The company’s results, after some initial years of prosperity, were disastrous — especially once the unraveling of the much larger company Enron collapsed the unregulated energy trading sector.
Aquila stock, worth $37.85 a share in 2002, four years later had sunk to $4 after Aquila posted billions of dollars in losses. The company didn’t declare bankruptcy but liquidated the business, often at bargain prices.
One of those assets was the Crossroads power plant near Clarksdale, Miss., which was a merchant plant and the kind of complex deal Aquila liked to cobble together. Technically, the 300-megawatt plant fueled with natural gas is owned by the city of Clarksdale, which allows it to avoid some taxes. Revenue bonds were also raised to pay for the facility built in 2002.
But essentially it was an Aquila enterprise, with Aquila covering the plant’s operating costs. Aquila signed a 30-year contract to buy all the plant’s electricity capacity. The same business relationship exists with KCP&L.
“It’s been OK with us, it’s been OK with them,” said Bill Luckett, the mayor of Clarksdale.
KCP&L at first tried to sell the plant. Then it decided that instead of selling the electricity on the open market, it wanted to include the plant in the rates charged to customers in the former Aquila electric territory.
The Missouri Public Service Commission, against the advice of its staff, approved the request to include the plant in rates. And in an unusually worded order, it seemed to throw a lifeline to KCP&L.
It described the plant as a relic of Aquila’s tortured history, which raised the question of how long regulators should “visit the sins of the predecessor (Aquila) on the successor (KCP&L).”

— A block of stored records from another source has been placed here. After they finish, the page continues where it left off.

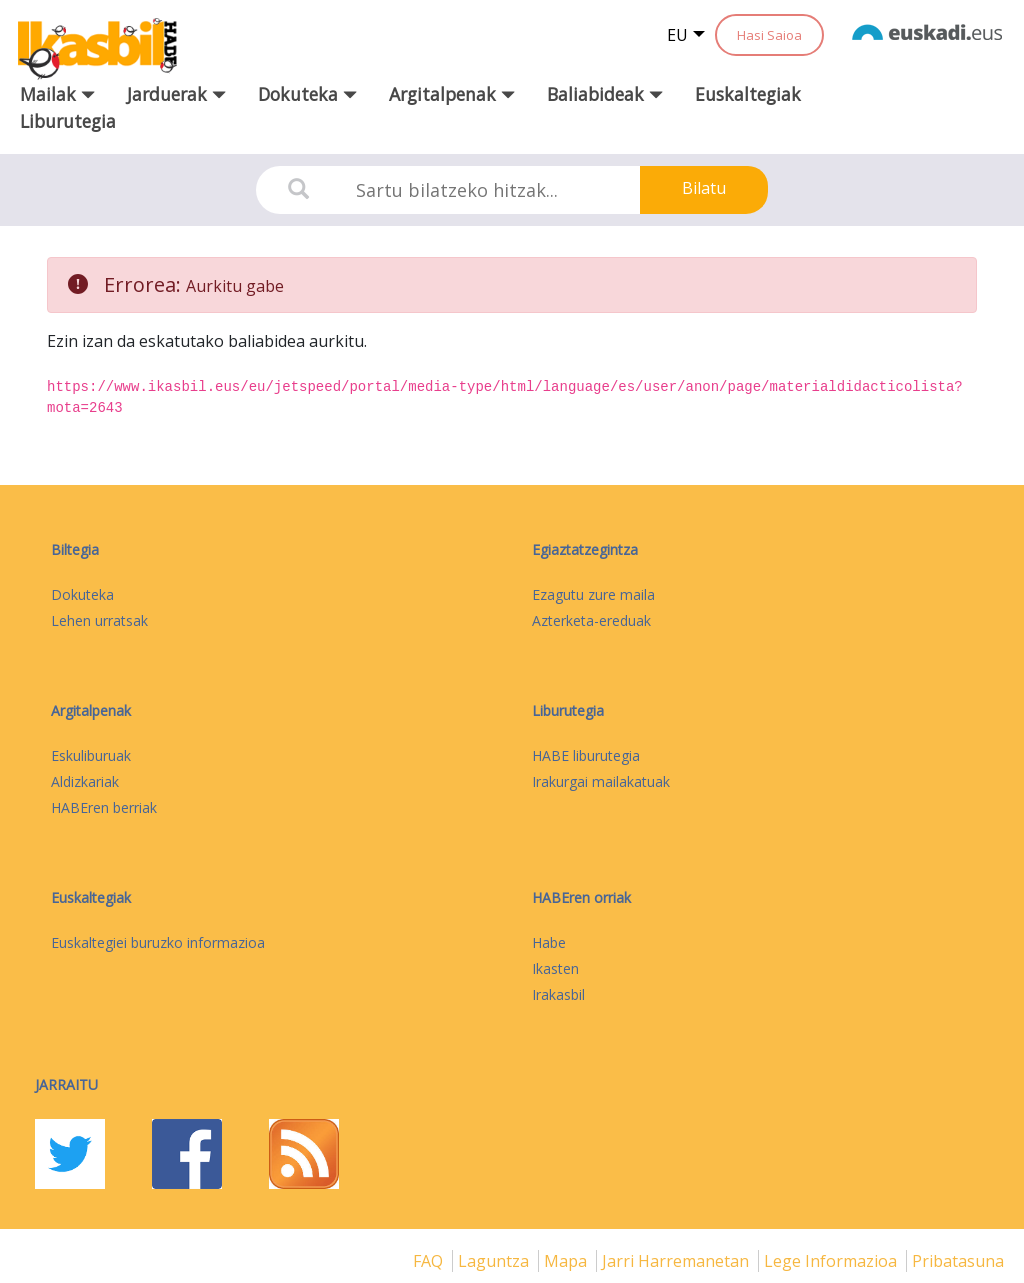 The image size is (1024, 1283). I want to click on Jarduerak [button], so click(176, 94).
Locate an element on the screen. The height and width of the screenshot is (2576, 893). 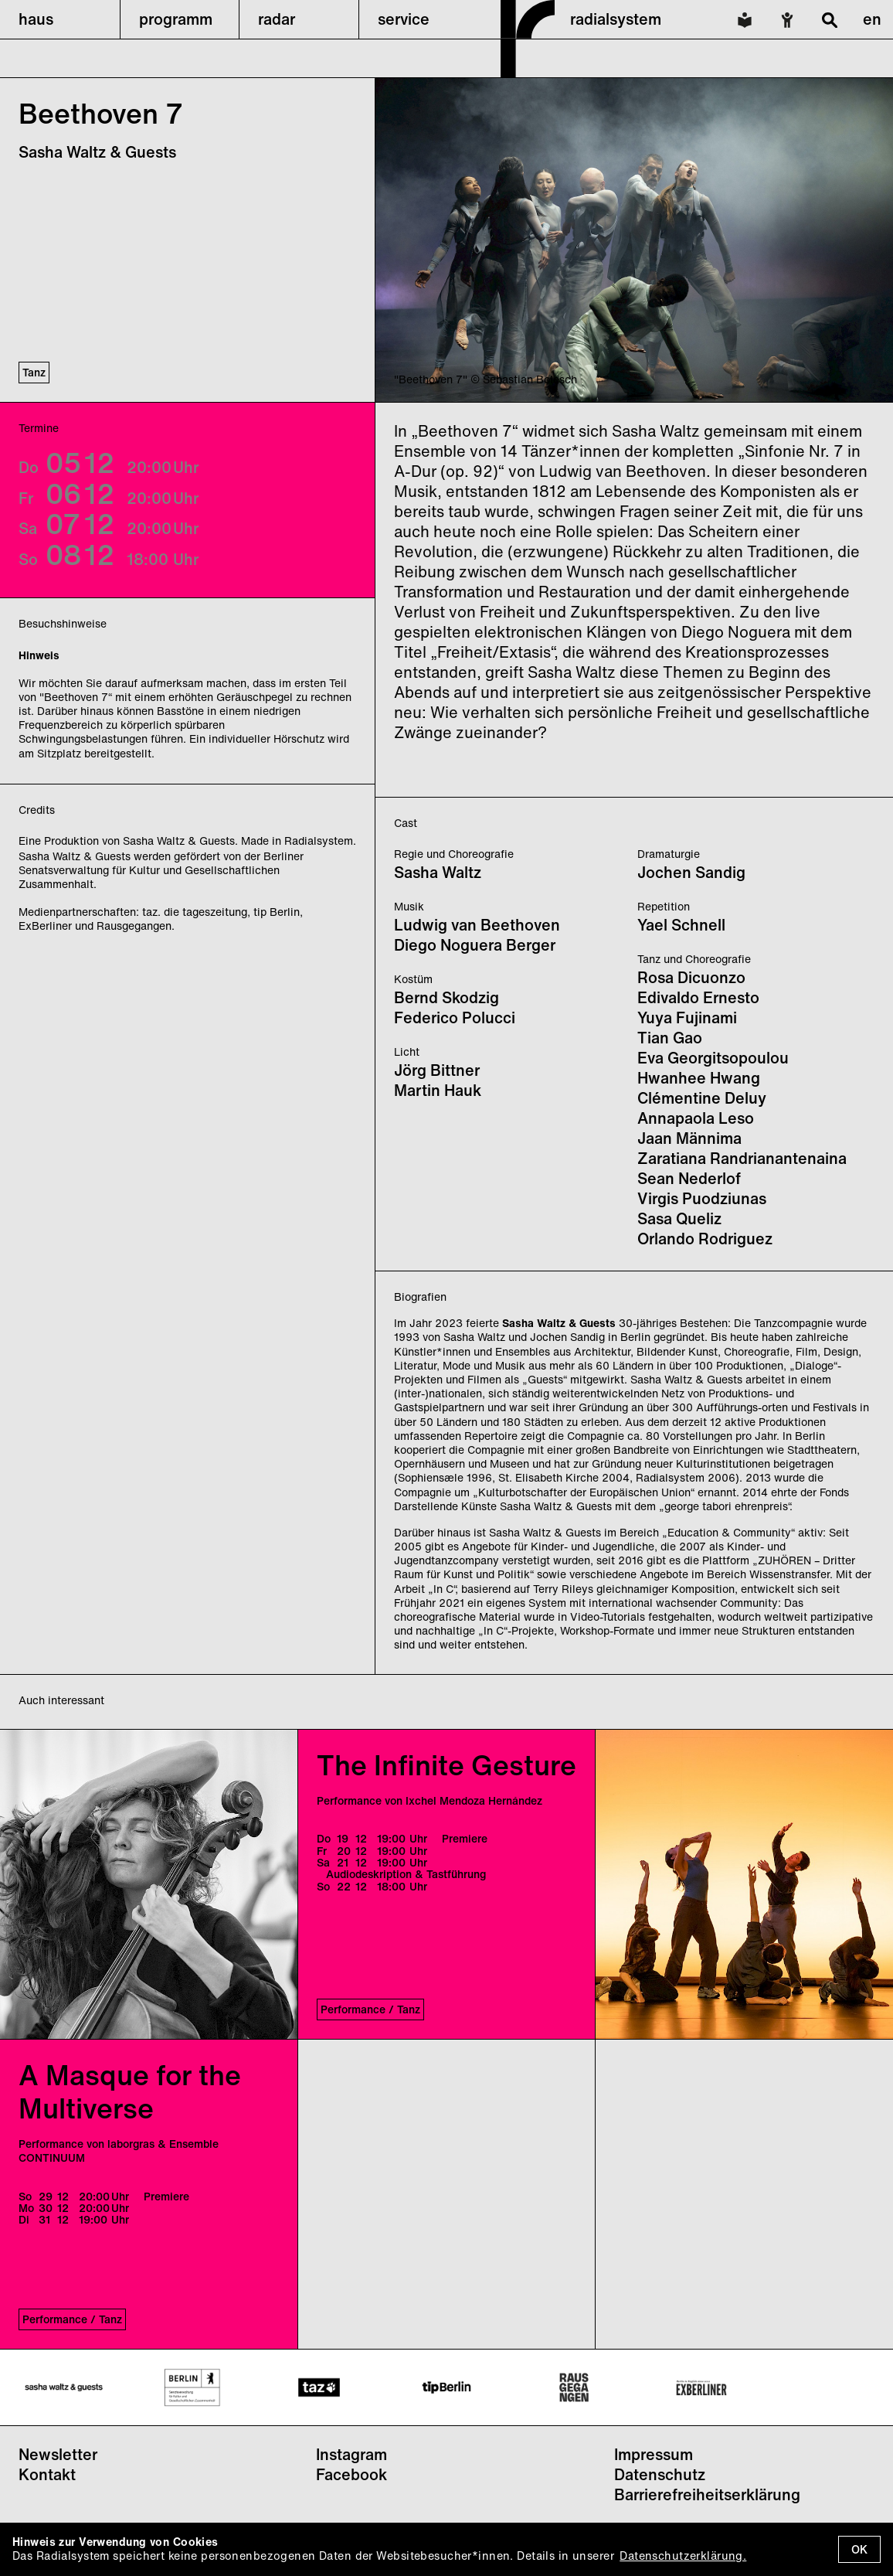 radar is located at coordinates (276, 19).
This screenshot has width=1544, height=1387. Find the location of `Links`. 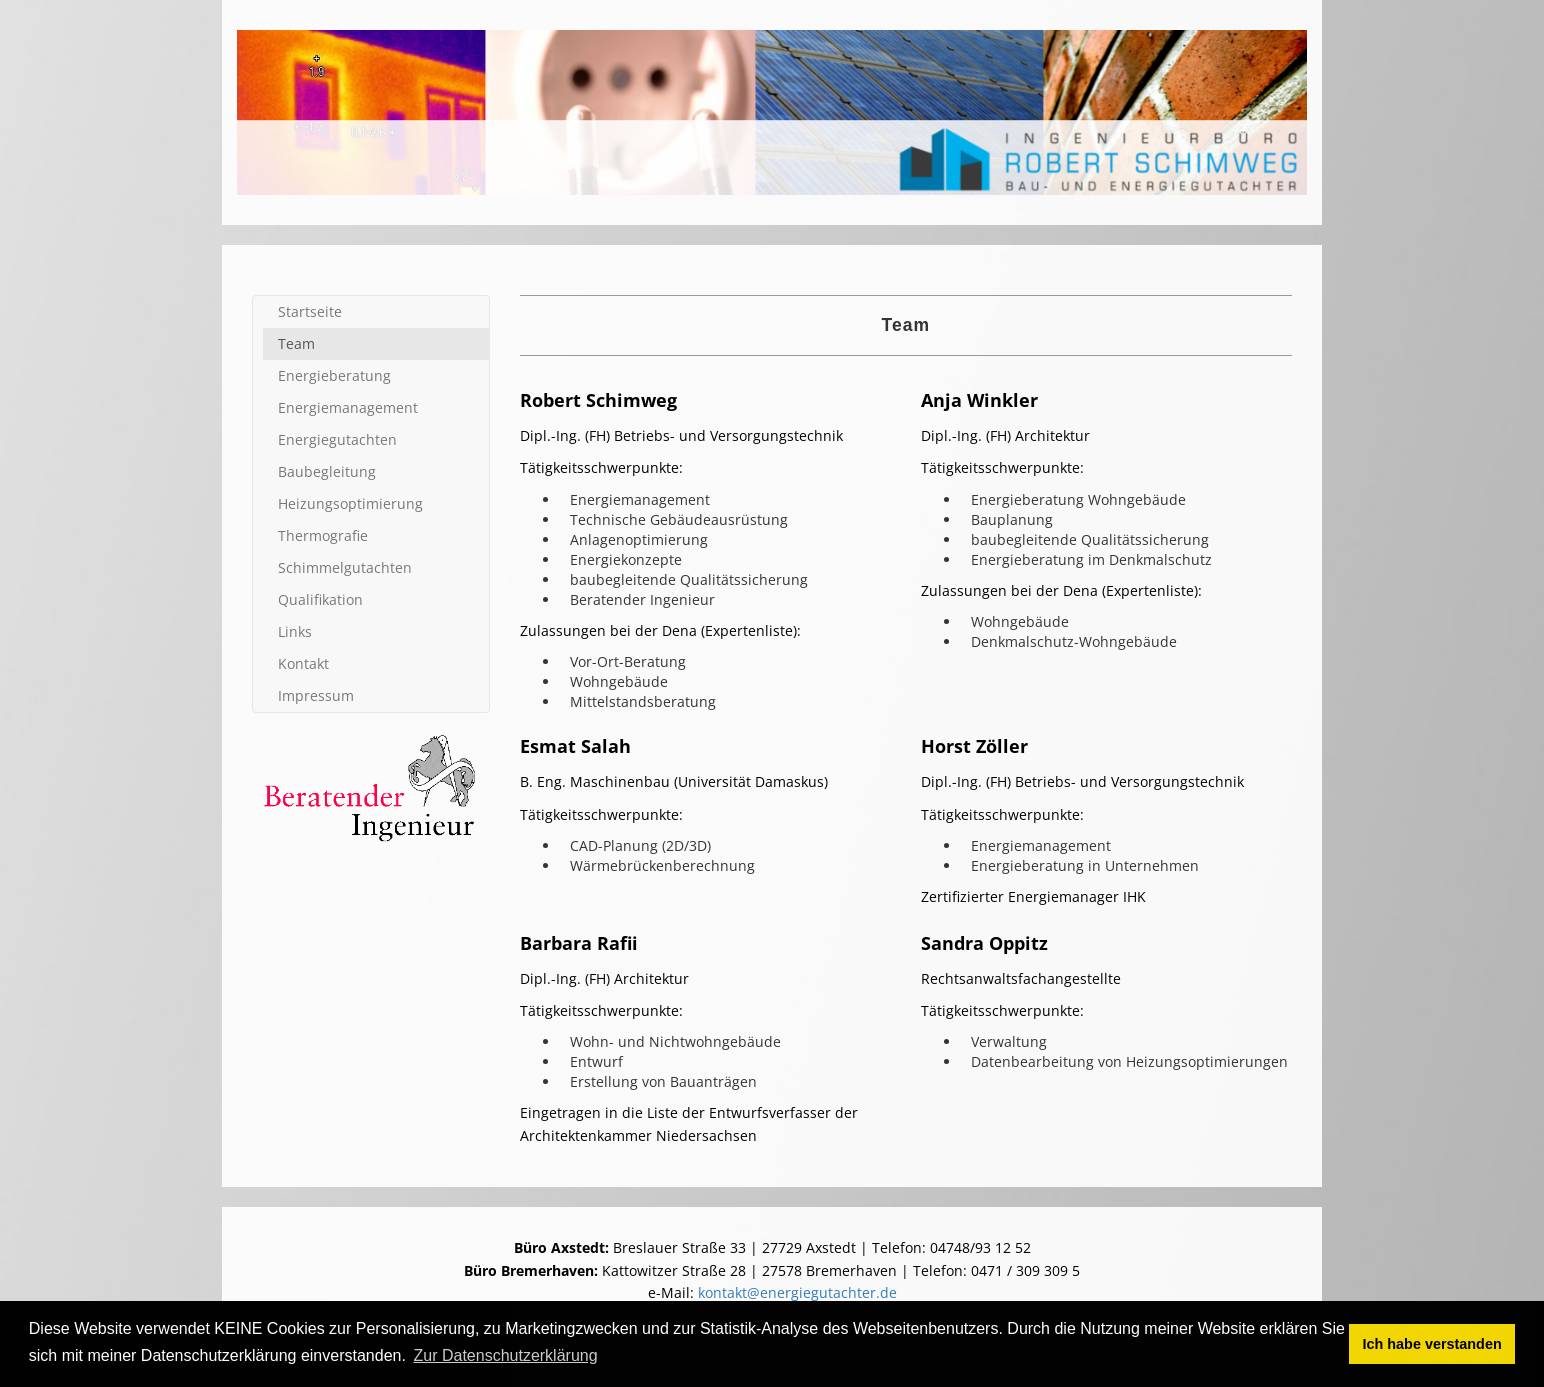 Links is located at coordinates (295, 631).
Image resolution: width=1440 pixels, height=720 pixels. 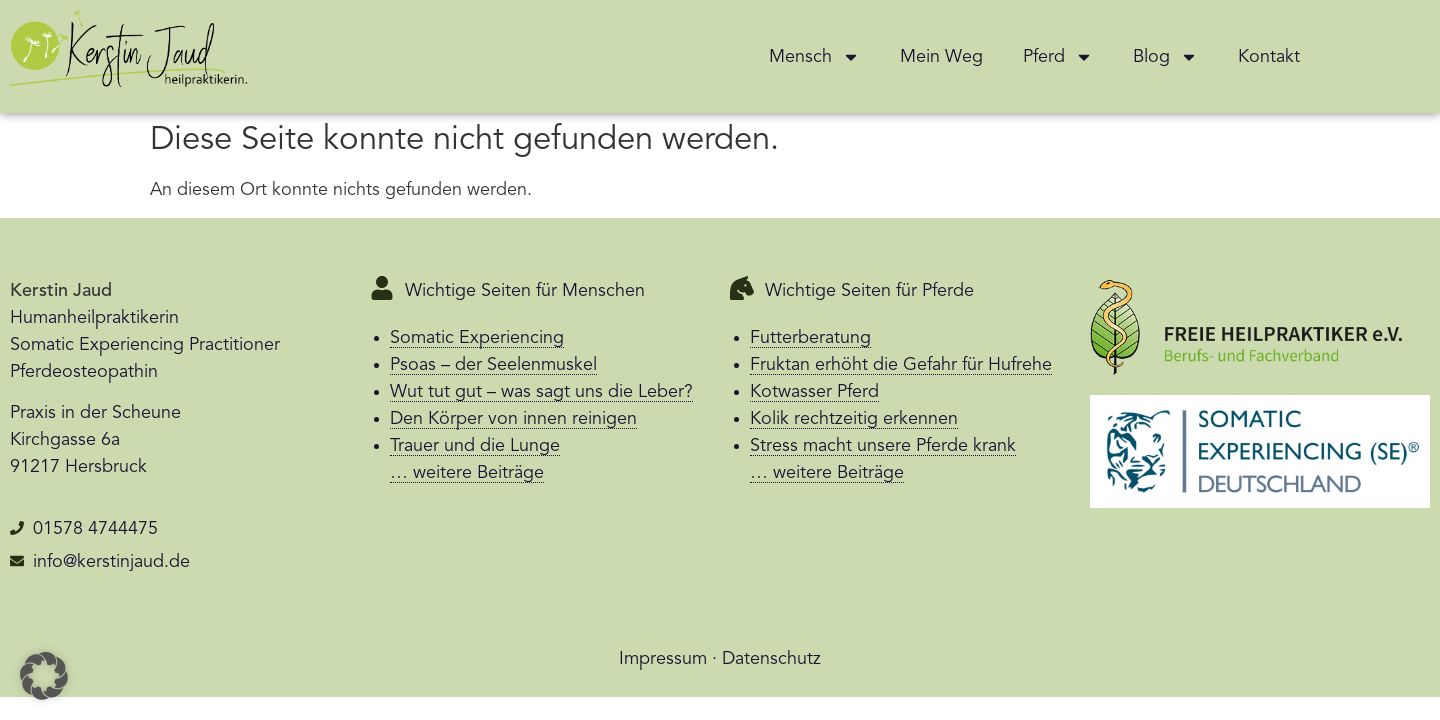 What do you see at coordinates (814, 392) in the screenshot?
I see `Kotwasser Pferd` at bounding box center [814, 392].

But the commission refused to let the utility collect the transmission costs, saying they would far outweigh the benefits of the plant as a low-cost producer. It added there were other options to provide electricity that would be less costly for the utility’s customers.
KCP&L believes power from the plant, even including transmission costs, is cheaper than other in-state options.
“The facility benefits our customers in two ways: price and reliability,” the company said in an email response to questions.
The case hinges in part on the doctrine that interstate transmission rates approved by a federal agency are considered just and reasonable.
Another issue is the U.S. Constitution’s Supremacy Clause, which allows the federal government to trump state authority. It can come into play when federal law explicitly pre-empts state law, in areas when federal law is pervasive or when there is a conflict between federal and state laws.
Richard Levy, the J.B. Smith distinguished professor of constitutional law at the University of Kansas, said state regulators can believe they are in the best position to determine what is in the best interest of utility customers, but federal prerogatives and interest in interstate transmission of electricity will be important in the KCP&L case.
“I do feel there is a question lurking in the background about how much (the selling of electricity) is a national business,” he said.
So far, Missouri regulators in a state circuit court and court of appeals have won the argument. They acknowledged the doctrine that rates approved by the Federal Energy Regulatory Commission are deemed just and reasonable. But they argued what is unreasonable is having ratepayers cover the cost of sending electricity 500 miles from Mississippi to Missouri.
Two previous Supreme Court rulings slapped down states that tried to stop the recovery of transmission costs approved by the federal agency. But Missouri argued that those cases are different because they involved federal mandates to import the electricity. KCP&L’s decision was voluntary.
“We have no difficulty understanding the basis for the PSC’s decision to disallow the excessive transmission costs from recovery of rates,” the Missouri Court of Appeals said in its ruling.